::: DATA FOR REVIEW :::

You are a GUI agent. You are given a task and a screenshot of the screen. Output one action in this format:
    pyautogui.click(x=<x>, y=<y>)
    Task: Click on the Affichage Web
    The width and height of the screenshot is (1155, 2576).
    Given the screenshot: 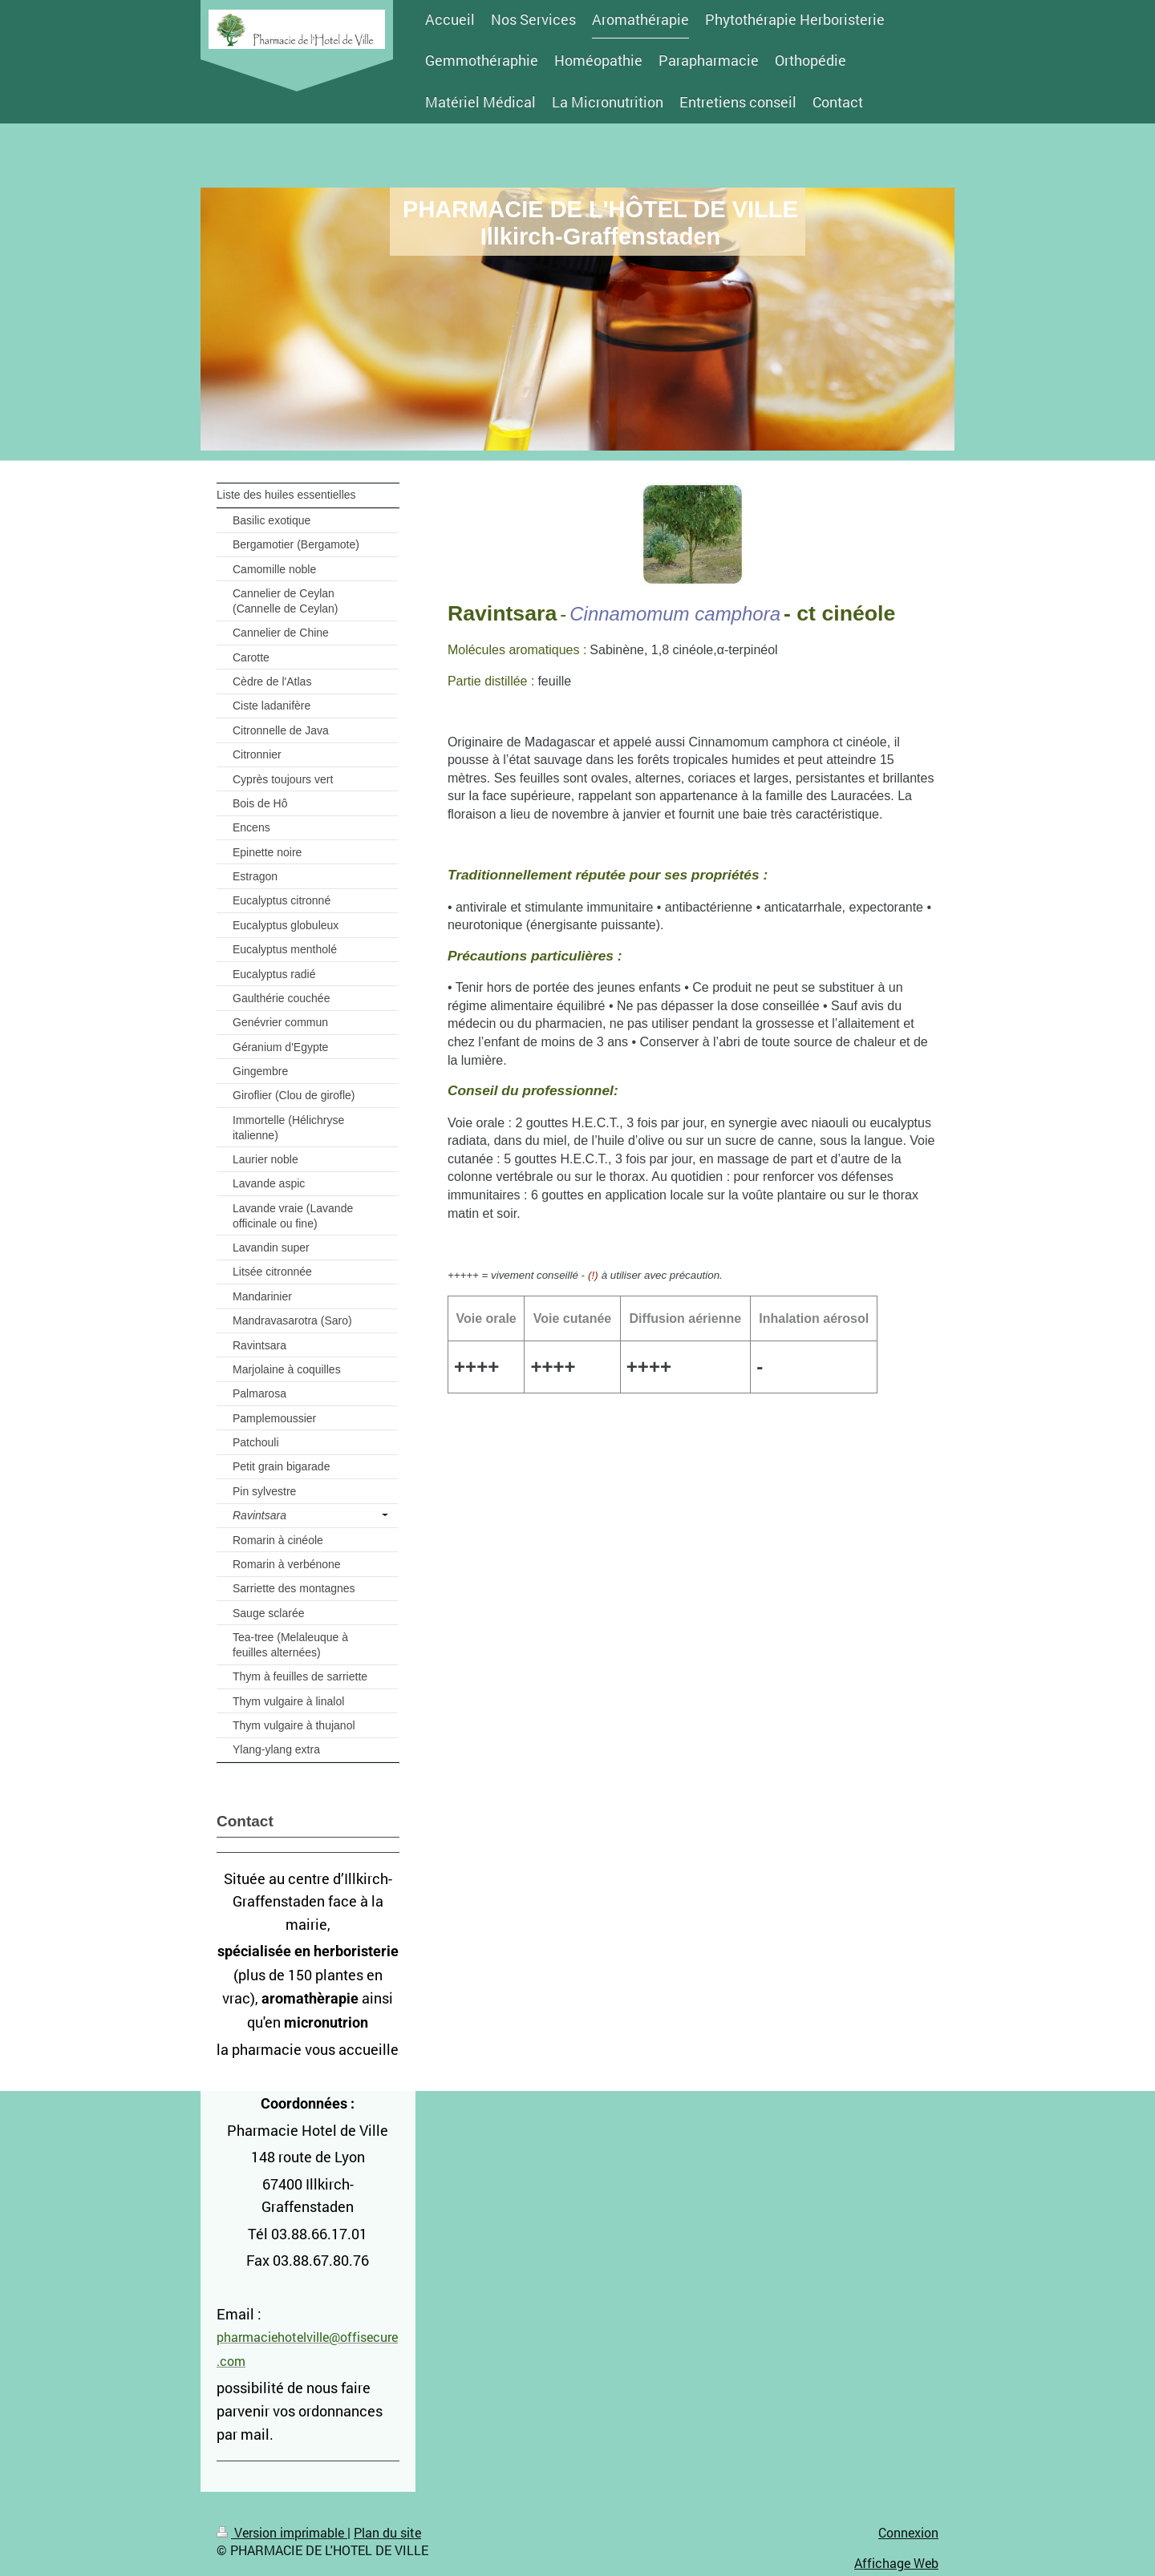 What is the action you would take?
    pyautogui.click(x=896, y=2562)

:::

- [ASSIGNED TASK]:
From the first line of the entries above to the line with "The width and", please return every line exactly, keeping both ends.

- [EXERCISE SOLUTION]:
You are a GUI agent. You are given a task and a screenshot of the screen. Output one action in this format:
    pyautogui.click(x=<x>, y=<y>)
    Task: Click on the Affichage Web
    The width and height of the screenshot is (1155, 2576).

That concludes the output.